WHAT IS EXPECTED: Nothing but the images is to be left out of your exact copy of the entries.

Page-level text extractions
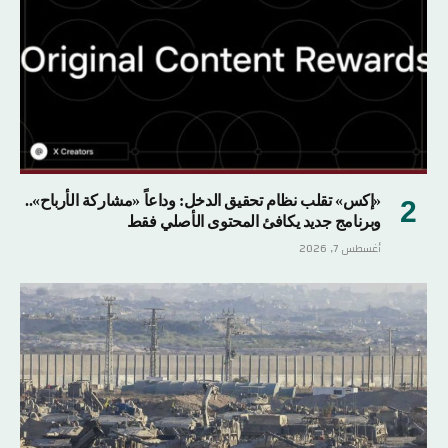
«إكس» تقلب نظام تحقيق الدخل: وداعاً «مشاركة الأرباح»..
وبرنامج جديد يكافئ المحتوى الأصلي فقط
أغسطس 7, 2026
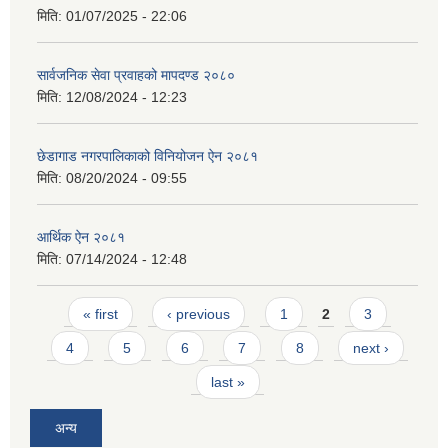
मिति:
01/07/2025 - 22:06
सार्वजनिक सेवा प्रवाहको मापदण्ड २०८०
मिति:
12/08/2024 - 12:23
छेडागाड नगरपालिकाको विनियोजन ऐन २०८१
मिति:
08/20/2024 - 09:55
आर्थिक ऐन २०८१
मिति:
07/14/2024 - 12:48
Pages
« first
‹ previous
1
2
3
4
5
6
7
8
next ›
last »
अन्य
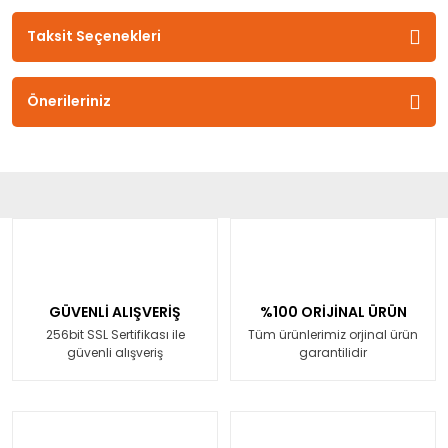
Taksit Seçenekleri
Önerileriniz
GÜVENLİ ALIŞVERİŞ
%100 ORİJİNAL ÜRÜN
256bit SSL Sertifikası ile
Tüm ürünlerimiz orjinal ürün
güvenli alışveriş
garantilidir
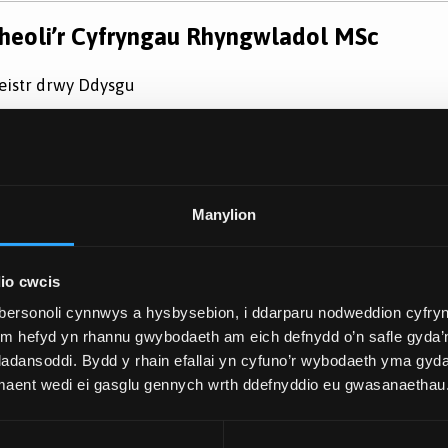
heoli’r Cyfryngau Rhyngwladol MSc
istr drwy Ddysgu
ynediad: 2026
Dysgwch F
Manylion
io cwcis
bersonoli cynnwys a hysbysebion, i ddarparu nodweddion cyfryn
ym hefyd yn rhannu gwybodaeth am eich defnydd o’n safle gyda’n
adansoddi. Bydd y rhain efallai yn cyfuno’r wybodaeth yma gyd
 maent wedi ei gasglu gennych wrth ddefnyddio eu gwasanaethau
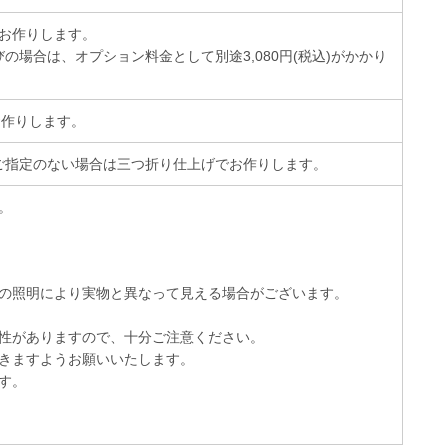
でお作りします。
場合は、オプション料金として別途3,080円(税込)がかかり
お作りします。
ご指定のない場合は三つ折り仕上げでお作りします。
。
の照明により実物と異なって見える場合がございます。
性がありますので、十分ご注意ください。
きますようお願いいたします。
す。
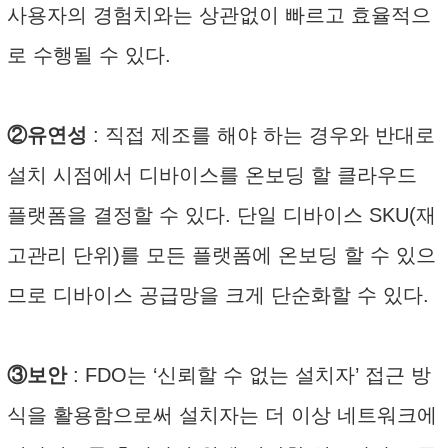
사용자의 경험치와는 상관없이 빠르고 효율적으
로 수행될 수 있다.
②유연성
: 직접 제조를 해야 하는 경우와 반대로
설치 시점에서 디바이스를 온보딩 할 클라우드
플랫폼을 결정할 수 있다. 단일 디바이스 SKU(재
고관리 단위)를 모든 플랫폼에 온보딩 할 수 있으
므로 디바이스 공급망을 크게 단순화할 수 있다.
③보안
: FDO는 ‘신뢰할 수 없는 설치자’ 접근 방
식을 활용함으로써 설치자는 더 이상 네트워크에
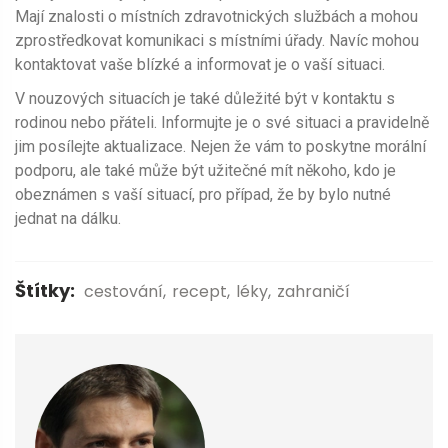
Mají znalosti o místních zdravotnických službách a mohou
zprostředkovat komunikaci s místními úřady. Navíc mohou
kontaktovat vaše blízké a informovat je o vaší situaci.
V nouzových situacích je také důležité být v kontaktu s
rodinou nebo přáteli. Informujte je o své situaci a pravidelně
jim posílejte aktualizace. Nejen že vám to poskytne morální
podporu, ale také může být užitečné mít někoho, kdo je
obeznámen s vaší situací, pro případ, že by bylo nutné
jednat na dálku.
Štítky:
cestování
recept
léky
zahraničí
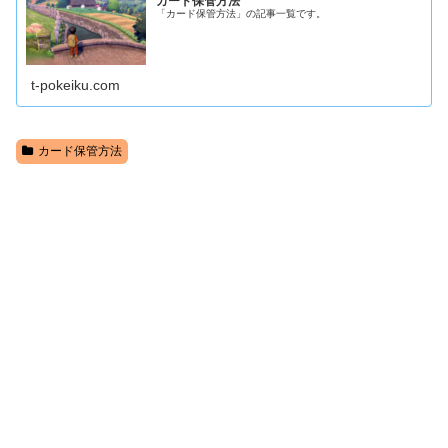
カード保管方法
「カード保管方法」の記事一覧です。
t-pokeiku.com
カード保管方法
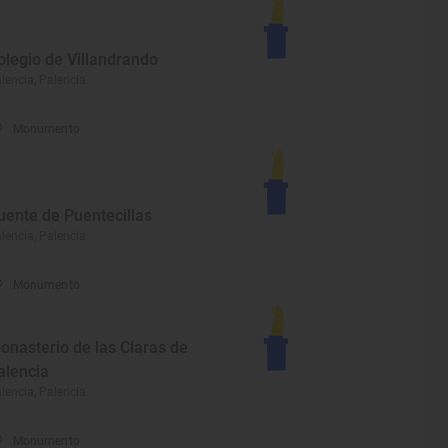
olegio de Villandrando
lencia, Palencia
Monumento
uente de Puentecillas
lencia, Palencia
Monumento
onasterio de las Claras de
alencia
lencia, Palencia
Monumento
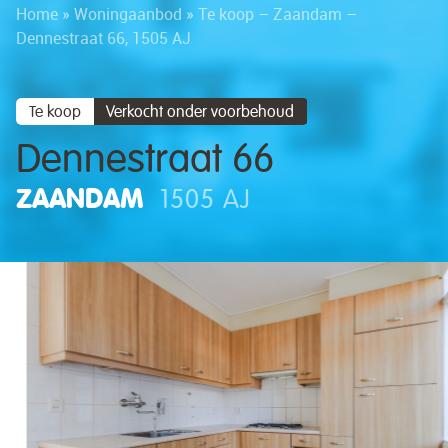
Home
»
Woningaanbod
»
Te koop – Zaandam –
Dennestraat 66, 1505 AJ
Te koop
Verkocht onder voorbehoud
Dennestraat 66
ZAANDAM
1505 AJ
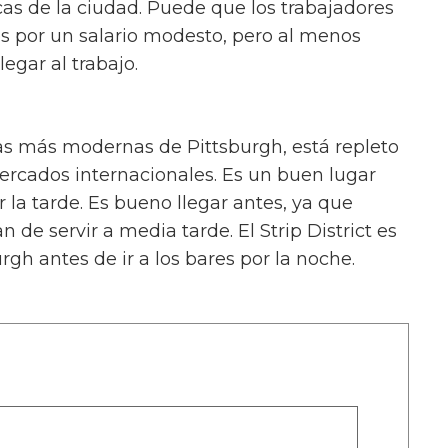
as de la ciudad. Puede que los trabajadores
s por un salario modesto, pero al menos
egar al trabajo.
onas más modernas de Pittsburgh, está repleto
ercados internacionales. Es un buen lugar
r la tarde. Es bueno llegar antes, ya que
 de servir a media tarde. El Strip District es
gh antes de ir a los bares por la noche.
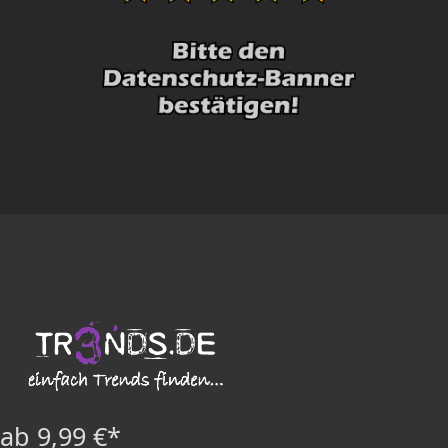
ab 9,99 €*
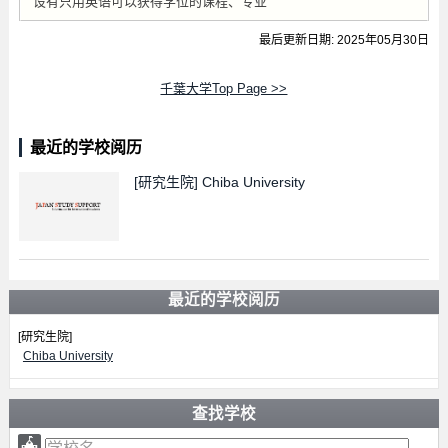
设有只用英语可以获得学位的课程、专业
最后更新日期: 2025年05月30日
千葉大学Top Page >>
最近的学校阅历
[研究生院]
Chiba University
最近的学校阅历
[研究生院]
Chiba University
查找学校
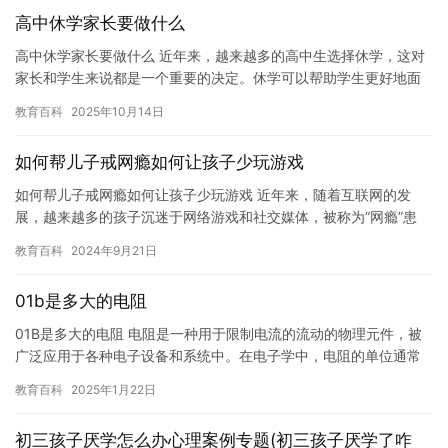
高中休学家长要做什么
高中休学家长要做什么 近年来，越来越多的高中生选择休学，这对
家长和学生来说都是一个重要的决定。休学可以帮助学生更好地面
对挑战和压力，同时也可以帮助家长更好地照顾和帮助孩子。在做
教育百科
2025年10月14日
出休…
如何帮儿子戒网瘾如何让孩子少玩游戏
如何帮儿子戒网瘾如何让孩子少玩游戏 近年来，随着互联网的发
展，越来越多的孩子沉迷于网络游戏和社交媒体，被称为“网瘾”患
者。如果孩子被确诊为网瘾，家长该怎么办？如何帮儿子戒网瘾，
教育百科
2024年9月21日
让孩…
01b是多大的电阻
01B是多大的电阻 电阻是一种用于限制电流的流动的物理元件，被
广泛应用于各种电子设备和系统中。在电子学中，电阻的单位通常
是欧姆(Ω)。但是，对于某些特定的电阻值，人们可能会使用“B…
教育百科
2025年1月22日
初三孩子厌学怎么办心理案例专题(初三孩子厌学了咋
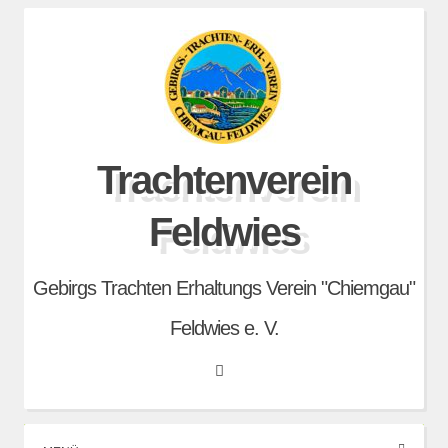
Skip
to
content
Trachtenverein
Feldwies
Gebirgs Trachten Erhaltungs Verein "Chiemgau"
Feldwies e. V.
Search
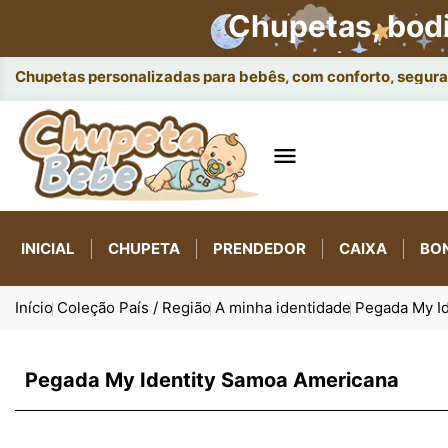
Chupetas, bod
Chupetas personalizadas para bebês, com conforto, seguran

INICIAL
CHUPETA
PRENDEDOR
CAIXA
BO
Início
Coleção País / Região
A minha identidade
Pegada My I
Pegada My Identity Samoa Americana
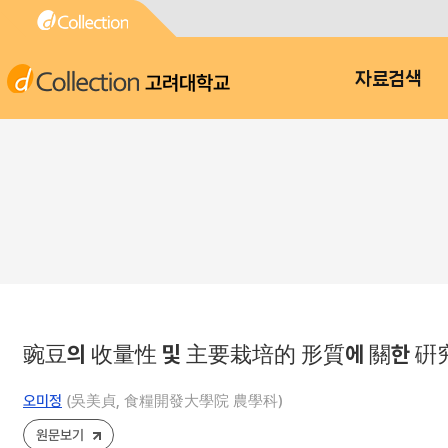
고려대학교
자료검색
豌豆의 收量性 및 主要栽培的 形質에 關한 硏
오미정
(吳美貞, 食糧開發大學院 農學科)
원문보기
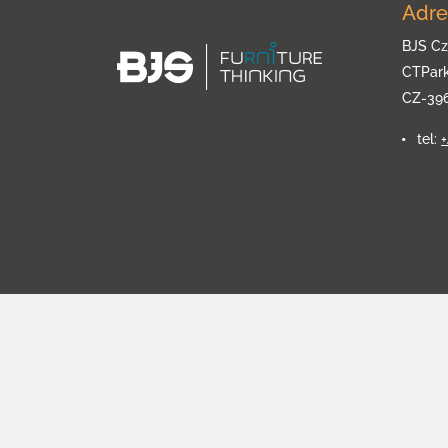
Adre
BJS Cz
CTPar
CZ-39
tel:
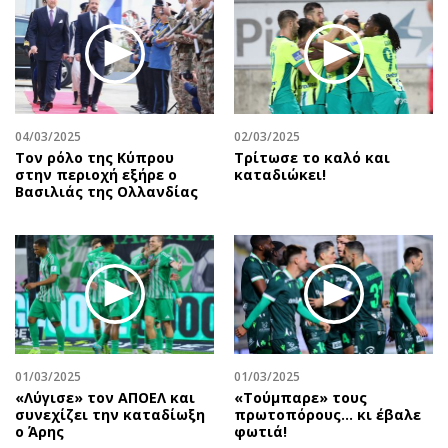
04/03/2025
02/03/2025
Τον ρόλο της Κύπρου
Τρίτωσε το καλό και
στην περιοχή εξήρε ο
καταδιώκει!
Βασιλιάς της Ολλανδίας
01/03/2025
01/03/2025
«Λύγισε» τον ΑΠΟΕΛ και
«Τούμπαρε» τους
συνεχίζει την καταδίωξη
πρωτοπόρους… κι έβαλε
ο Άρης
φωτιά!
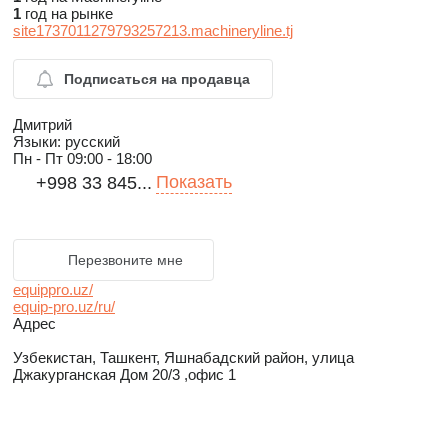
1
год на рынке
site1737011279793257213.machineryline.tj
Подписаться на продавца
Дмитрий
Языки:
русский
Пн - Пт
09:00 - 18:00
Показать
+998 33 845...
Перезвоните мне
equippro.uz/
equip-pro.uz/ru/
Адрес
Узбекистан, Ташкент, Яшнабадский район, улица
Джакурганская Дом 20/3 ,офис 1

ANSWER BOX:
«إكس» تقلب نظام تحقيق الدخل: وداعاً «مشاركة الأرباح»..
وبرنامج جديد يكافئ المحتوى الأصلي فقط
أغسطس 7, 2026
मिति:
01/07/2025 - 22:06
सार्वजनिक सेवा प्रवाहको मापदण्ड २०८०
मिति:
12/08/2024 - 12:23
छेडागाड नगरपालिकाको विनियोजन ऐन २०८१
मिति:
08/20/2024 - 09:55
आर्थिक ऐन २०८१
मिति:
07/14/2024 - 12:48
Pages
« first
‹ previous
1
2
3
4
5
6
7
8
next ›
last »
अन्य
Taksit Seçenekleri
Önerileriniz
GÜVENLİ ALIŞVERİŞ
%100 ORİJİNAL ÜRÜN
256bit SSL Sertifikası ile
Tüm ürünlerimiz orjinal ürün
güvenli alışveriş
garantilidir
heoli’r Cyfryngau Rhyngwladol MSc
istr drwy Ddysgu
ynediad: 2026
Dysgwch F
Manylion
io cwcis
bersonoli cynnwys a hysbysebion, i ddarparu nodweddion cyfryn
ym hefyd yn rhannu gwybodaeth am eich defnydd o’n safle gyda’n
adansoddi. Bydd y rhain efallai yn cyfuno’r wybodaeth yma gyd
 maent wedi ei gasglu gennych wrth ddefnyddio eu gwasanaethau
でお作りします。
場合は、オプション料金として別途3,080円(税込)がかかり
お作りします。
ご指定のない場合は三つ折り仕上げでお作りします。
。
の照明により実物と異なって見える場合がございます。
性がありますので、十分ご注意ください。
きますようお願いいたします。
す。
사용자의 경험치와는 상관없이 빠르고 효율적으
로 수행될 수 있다.
②유연성
: 직접 제조를 해야 하는 경우와 반대로
설치 시점에서 디바이스를 온보딩 할 클라우드
플랫폼을 결정할 수 있다. 단일 디바이스 SKU(재
고관리 단위)를 모든 플랫폼에 온보딩 할 수 있으
므로 디바이스 공급망을 크게 단순화할 수 있다.
③보안
: FDO는 ‘신뢰할 수 없는 설치자’ 접근 방
식을 활용함으로써 설치자는 더 이상 네트워크에
Mají znalosti o místních zdravotnických službách a mohou
zprostředkovat komunikaci s místními úřady. Navíc mohou
kontaktovat vaše blízké a informovat je o vaší situaci.
V nouzových situacích je také důležité být v kontaktu s
rodinou nebo přáteli. Informujte je o své situaci a pravidelně
jim posílejte aktualizace. Nejen že vám to poskytne morální
podporu, ale také může být užitečné mít někoho, kdo je
obeznámen s vaší situací, pro případ, že by bylo nutné
jednat na dálku.
Štítky:
cestování
recept
léky
zahraničí
カード保管方法
「カード保管方法」の記事一覧です。
t-pokeiku.com
カード保管方法
olegio de Villandrando
lencia, Palencia
Monumento
uente de Puentecillas
lencia, Palencia
Monumento
onasterio de las Claras de
alencia
lencia, Palencia
Monumento
Home
»
Woningaanbod
»
Te koop – Zaandam –
Dennestraat 66, 1505 AJ
Te koop
Verkocht onder voorbehoud
Dennestraat 66
ZAANDAM
1505 AJ
as de la ciudad. Puede que los trabajadores
s por un salario modesto, pero al menos
egar al trabajo.
onas más modernas de Pittsburgh, está repleto
ercados internacionales. Es un buen lugar
r la tarde. Es bueno llegar antes, ya que
 de servir a media tarde. El Strip District es
gh antes de ir a los bares por la noche.
ab 9,99 €*
设有只用英语可以获得学位的课程、专业
最后更新日期: 2025年05月30日
千葉大学Top Page >>
最近的学校阅历
[研究生院]
Chiba University
最近的学校阅历
[研究生院]
Chiba University
查找学校
高中休学家长要做什么
高中休学家长要做什么 近年来，越来越多的高中生选择休学，这对
家长和学生来说都是一个重要的决定。休学可以帮助学生更好地面
对挑战和压力，同时也可以帮助家长更好地照顾和帮助孩子。在做
教育百科
2025年10月14日
出休…
如何帮儿子戒网瘾如何让孩子少玩游戏
如何帮儿子戒网瘾如何让孩子少玩游戏 近年来，随着互联网的发
展，越来越多的孩子沉迷于网络游戏和社交媒体，被称为“网瘾”患
者。如果孩子被确诊为网瘾，家长该怎么办？如何帮儿子戒网瘾，
教育百科
2024年9月21日
让孩…
01b是多大的电阻
01B是多大的电阻 电阻是一种用于限制电流的流动的物理元件，被
广泛应用于各种电子设备和系统中。在电子学中，电阻的单位通常
是欧姆(Ω)。但是，对于某些特定的电阻值，人们可能会使用“B…
教育百科
2025年1月22日
初三孩子厌学怎么办心理案例专题(初三孩子厌学了咋
Skip
to
content
Trachtenverein
Feldwies
Gebirgs Trachten Erhaltungs Verein "Chiemgau"
Feldwies e. V.
Search
Chupetas, bod
Chupetas personalizadas para bebês, com conforto, seguran

INICIAL
CHUPETA
PRENDEDOR
CAIXA
BO
Início
Coleção País / Região
A minha identidade
Pegada My I
Pegada My Identity Samoa Americana
고려대학교
자료검색
豌豆의 收量性 및 主要栽培的 形質에 關한 硏
오미정
(吳美貞, 食糧開發大學院 農學科)
원문보기
Adre
BJS Cz
CTPar
CZ-39
tel:
04/03/2025
02/03/2025
Τον ρόλο της Κύπρου
Τρίτωσε το καλό και
στην περιοχή εξήρε ο
καταδιώκει!
Βασιλιάς της Ολλανδίας
01/03/2025
01/03/2025
«Λύγισε» τον ΑΠΟΕΛ και
«Τούμπαρε» τους
συνεχίζει την καταδίωξη
πρωτοπόρους… κι έβαλε
ο Άρης
φωτιά!
1
год на рынке
site1737011279793257213.machineryline.tj
Подписаться на продавца
Дмитрий
Языки:
русский
Пн - Пт
09:00 - 18:00
Показать
+998 33 845...
Перезвоните мне
equippro.uz/
equip-pro.uz/ru/
Адрес
Узбекистан, Ташкент, Яшнабадский район, улица
Джакурганская Дом 20/3 ,офис 1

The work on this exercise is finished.